PROBLEM TO SOLVE. Please transcribe the listing below exactly, but only from the line containing "Víkendové termíny dostupné" through its last line.

** INPUT FOR THIS TASK follows **

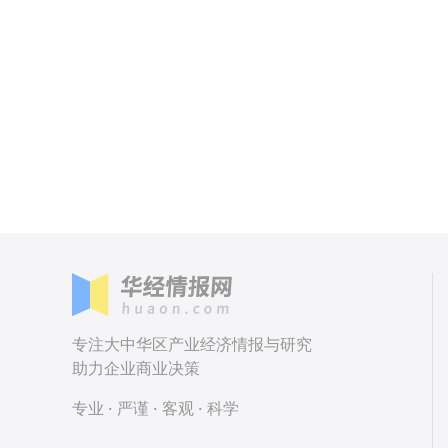
专注大中华区产业经济情报与研究
助力企业商业决策
专业 · 严谨 · 客观 · 科学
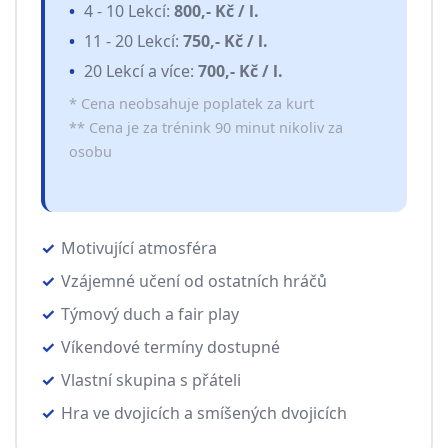
4 - 10 Lekcí:
800,- Kč / l.
11 - 20 Lekcí:
750,- Kč / l.
20 Lekcí a více:
700,- Kč / l.
* Cena neobsahuje poplatek za kurt
** Cena je za trénink 90 minut nikoliv za
osobu
Motivující atmosféra
Vzájemné učení od ostatních hráčů
Týmový duch a fair play
Víkendové termíny dostupné
Vlastní skupina s přáteli
Hra ve dvojicích a smíšených dvojicích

** End of INPUT FOR THIS TASK **

COMPLETED EXERCISE.
Víkendové termíny dostupné
Vlastní skupina s přáteli
Hra ve dvojicích a smíšených dvojicích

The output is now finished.